Monday, April 23, 2018


This week three much loved passages make up the readings. The first tells the arresting story of an encounter between a spiritually curious Ethiopian, and Philip the Evangelist, one of seven ‘deacons’ the early church appointed, not to be confused with Philip the Apostle, one of the Twelve. The deacons’ special  role was to take responsibility for help and assistance to poor Christians, and thus free others to be preachers -- though as this episode, and Philip’s title ‘Evangelist’  shows, deacons could also be very effective in spreading the Gospel.

The second reading is taken from the first Letter of John. This letter, the most frequently quoted Epistle not authored by Paul, boldly and unqualifiedly asserts that ‘God is love’. It is the very affirmation, of course, that underlay the creation of deacons as visible  agents of that love. On the surface, the Gospel passage seems to have a different tone. Jesus develops the metaphor of the True Vine in a way that ends with a warning. Like the metaphor of the Good Shepherd (from last week), however, this image is drawn from a world very different to ours, and so needs a little interpretative work to ‘get the message’.
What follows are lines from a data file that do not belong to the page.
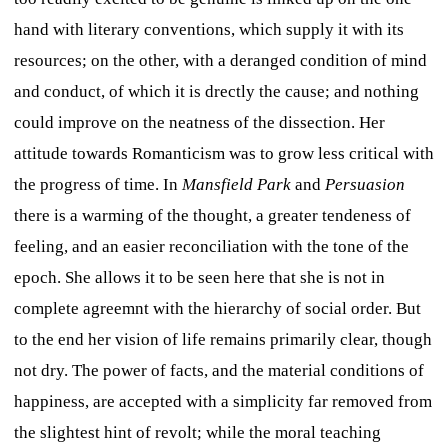
hand with literary conventions, which supply it with its
resources; on the other, with a deranged condition of mind
and conduct, of which it is drectly the cause; and nothing
could improve on the neatness of the dissection. Her
attitude towards Romanticism was to grow less critical with
the progress of time. In
Mansfield Park
and
Persuasion
there is a warming of the thought, a greater tendeness of
feeling, and an easier reconciliation with the tone of the
epoch. She allows it to be seen here that she is not in
complete agreemnt with the hierarchy of social order. But
to the end her vision of life remains primarily clear, though
not dry. The power of facts, and the material conditions of
happiness, are accepted with a simplicity far removed from
the slightest hint of revolt; while the moral teaching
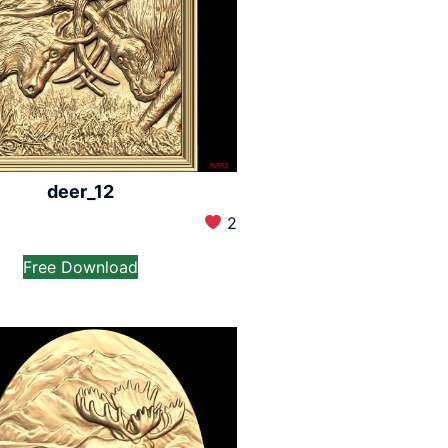
deer_12
2
Free Download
Vision of Divine Love -- Hildegard of Bingen
The message, contrary to appearance perhaps, does explain the connection between this Gospel and the readings that precede it. Together they reflect three fundamental truths about Jesus that lie at the heart of the Christian faith. First, Jesus is the suffering servant to whom Isaiah, the greatest of all the Jewish prophets, looked for Israel’s salvation. Second, God and love are so deeply intertwined that even a ‘sheep led to the slaughter’ is a far more adequate means, and expression, of God’s saving power than any ‘conquering hero’ would be. Third we will only be transformed into the image of the God of love if we allow our lives to become wholly dependent for their vitality on life in Christ.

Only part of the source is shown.